Your goal >> Transcribe each line of the records below exactly, excluding any embedded images.

Supplied data >>
▬▬▬

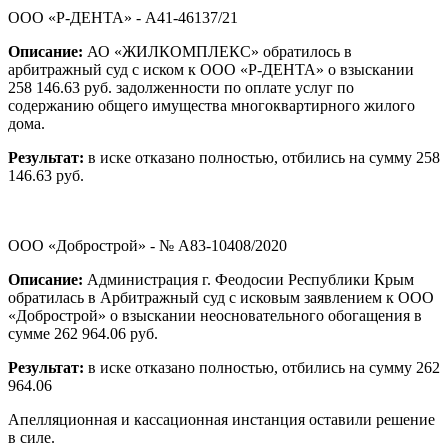
ООО «Р-ДЕНТА» - А41-46137/21
Описание:
АО «ЖИЛКОМПЛЕКС» обратилось в
арбитражный суд с иском к ООО «Р-ДЕНТА» о взыскании
258 146.63 руб. задолженности по оплате услуг по
содержанию общего имущества многоквартирного жилого
дома.
Результат:
в иске отказано полностью, отбились на сумму 258
146.63 руб.
ООО «Добрострой» - № А83-10408/2020
Описание:
Администрация г. Феодосии Республики Крым
обратилась в Арбитражный суд с исковым заявлением к ООО
«Добрострой» о взыскании неосновательного обогащения в
сумме 262 964.06 руб.
Результат:
в иске отказано полностью, отбились на сумму 262
964.06
Апелляционная и кассационная инстанция оставили решение
в силе.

▬▬▬

Reply >>
ООО «Р-ДЕНТА» - А41-46137/21
Описание:
АО «ЖИЛКОМПЛЕКС» обратилось в
арбитражный суд с иском к ООО «Р-ДЕНТА» о взыскании
258 146.63 руб. задолженности по оплате услуг по
содержанию общего имущества многоквартирного жилого
дома.
Результат:
в иске отказано полностью, отбились на сумму 258
146.63 руб.
ООО «Добрострой» - № А83-10408/2020
Описание:
Администрация г. Феодосии Республики Крым
обратилась в Арбитражный суд с исковым заявлением к ООО
«Добрострой» о взыскании неосновательного обогащения в
сумме 262 964.06 руб.
Результат:
в иске отказано полностью, отбились на сумму 262
964.06
Апелляционная и кассационная инстанция оставили решение
в силе.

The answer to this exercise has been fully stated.